Prime Minister Gillard and US Secretary of State Hillary Clinton have not had a word of criticism for the other media organisations. That is because The Guardian, The New York Times and Der Spiegel are old and large, while WikiLeaks is as yet young and small.

We are the underdogs. The Gillard government is trying to shoot the messenger because it doesn’t want the truth revealed, including information about its own diplomatic and political dealings.

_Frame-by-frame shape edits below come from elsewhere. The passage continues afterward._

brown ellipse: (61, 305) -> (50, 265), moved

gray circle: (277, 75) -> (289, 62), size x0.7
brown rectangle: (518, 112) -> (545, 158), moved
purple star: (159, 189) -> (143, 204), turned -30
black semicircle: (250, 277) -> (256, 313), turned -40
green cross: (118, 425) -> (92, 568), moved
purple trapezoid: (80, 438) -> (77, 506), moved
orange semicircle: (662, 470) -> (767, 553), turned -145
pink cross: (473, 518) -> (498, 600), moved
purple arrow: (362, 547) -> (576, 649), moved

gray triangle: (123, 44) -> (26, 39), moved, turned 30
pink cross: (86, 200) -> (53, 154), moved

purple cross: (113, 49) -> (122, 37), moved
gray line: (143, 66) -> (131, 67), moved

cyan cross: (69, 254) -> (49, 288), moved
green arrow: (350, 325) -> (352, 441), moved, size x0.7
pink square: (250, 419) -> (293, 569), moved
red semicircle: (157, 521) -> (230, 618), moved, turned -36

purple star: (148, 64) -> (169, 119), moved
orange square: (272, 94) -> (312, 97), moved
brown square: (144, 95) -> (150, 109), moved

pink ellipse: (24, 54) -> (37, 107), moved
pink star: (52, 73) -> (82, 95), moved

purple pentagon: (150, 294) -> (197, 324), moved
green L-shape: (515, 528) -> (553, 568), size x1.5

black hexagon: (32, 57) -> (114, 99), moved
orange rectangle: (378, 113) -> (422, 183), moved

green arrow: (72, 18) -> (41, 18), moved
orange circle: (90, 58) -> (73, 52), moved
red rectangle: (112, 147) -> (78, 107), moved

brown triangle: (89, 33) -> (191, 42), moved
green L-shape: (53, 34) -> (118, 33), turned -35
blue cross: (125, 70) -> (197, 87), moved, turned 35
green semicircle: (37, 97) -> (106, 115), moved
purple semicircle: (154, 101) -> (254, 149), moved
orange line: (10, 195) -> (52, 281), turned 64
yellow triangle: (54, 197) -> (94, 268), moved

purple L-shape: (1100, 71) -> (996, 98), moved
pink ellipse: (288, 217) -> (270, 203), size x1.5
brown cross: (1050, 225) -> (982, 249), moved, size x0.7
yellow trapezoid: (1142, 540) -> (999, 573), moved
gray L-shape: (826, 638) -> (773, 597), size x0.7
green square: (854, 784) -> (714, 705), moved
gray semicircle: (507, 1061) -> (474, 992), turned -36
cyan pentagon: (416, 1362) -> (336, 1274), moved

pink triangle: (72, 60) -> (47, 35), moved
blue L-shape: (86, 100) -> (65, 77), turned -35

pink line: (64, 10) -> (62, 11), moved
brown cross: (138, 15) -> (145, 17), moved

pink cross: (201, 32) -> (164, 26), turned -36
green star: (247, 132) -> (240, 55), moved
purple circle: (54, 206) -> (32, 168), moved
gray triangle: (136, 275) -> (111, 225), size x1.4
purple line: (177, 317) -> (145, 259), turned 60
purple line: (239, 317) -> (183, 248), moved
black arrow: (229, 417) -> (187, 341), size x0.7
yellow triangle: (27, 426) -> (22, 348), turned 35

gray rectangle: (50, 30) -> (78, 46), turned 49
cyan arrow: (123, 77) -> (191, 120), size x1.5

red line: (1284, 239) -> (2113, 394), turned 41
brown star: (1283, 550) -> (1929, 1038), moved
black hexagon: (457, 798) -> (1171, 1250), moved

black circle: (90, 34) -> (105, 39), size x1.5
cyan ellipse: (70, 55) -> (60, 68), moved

Has there been any response from the Australian government to the numerous public threats of violence against me and other WikiLeaks personnel? One might have thought an Australian prime minister would be defending her citizens against such things, but there have only been wholly unsubstantiated claims of illegality. The Prime Minister and especially the Attorney-General are meant to carry out their duties with dignity and above the fray. Rest assured, these two mean to save their own skins. They will not.

Every time WikiLeaks publishes the truth about abuses committed by US agencies, Australian politicians chant a provably false chorus with the State Department: “You’ll risk lives! National security! You’ll endanger troops!” Then they say there is nothing of importance in what WikiLeaks publishes. It can’t be both. Which is it?

It is neither. WikiLeaks has a four-year publishing history. During that time we have changed whole governments, but not a single person, as far as anyone is aware, has been harmed. But the US, with Australian government connivance, has killed thousands in the past few months alone.

US Secretary of Defence Robert Gates admitted in a letter to the US congress that no sensitive intelligence sources or methods had been compromised by the Afghan war logs disclosure. The Pentagon stated there was no evidence the WikiLeaks reports had led to anyone being harmed in Afghanistan. NATO in Kabul told CNN it couldn’t find a single person who needed protecting. The Australian Department of Defence said the same. No Australian troops or sources have been hurt by anything we have published.

But our publications have been far from unimportant. The US diplomatic cables reveal some startling facts:

  • The US asked its diplomats to steal personal human material and information from UN officials and human rights groups, including DNA, fingerprints, iris scans, credit card numbers, Internet passwords and ID photos, in violation of international treaties. Presumably Australian UN diplomats may be targeted, too.
  • King Abdullah of Saudi Arabia asked the US to attack Iran.
  • Officials in Jordan and Bahrain want Iran’s nuclear program stopped by any means available.
  • Britain’s Iraq inquiry was fixed to protect “US interests”.
  • Sweden is a covert member of NATO and US intelligence sharing is kept from parliament.
  • The US is playing hardball to get other countries to take freed detainees from Guantanamo Bay. Barack Obama agreed to meet the Slovenian President only if Slovenia took a prisoner. Our Pacific neighbour Kiribati was offered millions of dollars to accept detainees.

In its landmark ruling in the Pentagon Papers case, the US Supreme Court said, “only a free and unrestrained press can effectively expose deception in government”. The swirling storm around WikiLeaks today reinforces the need to defend the right of all media to reveal the truth.

Julian Assange, editor-in-chief of WikiLeaks.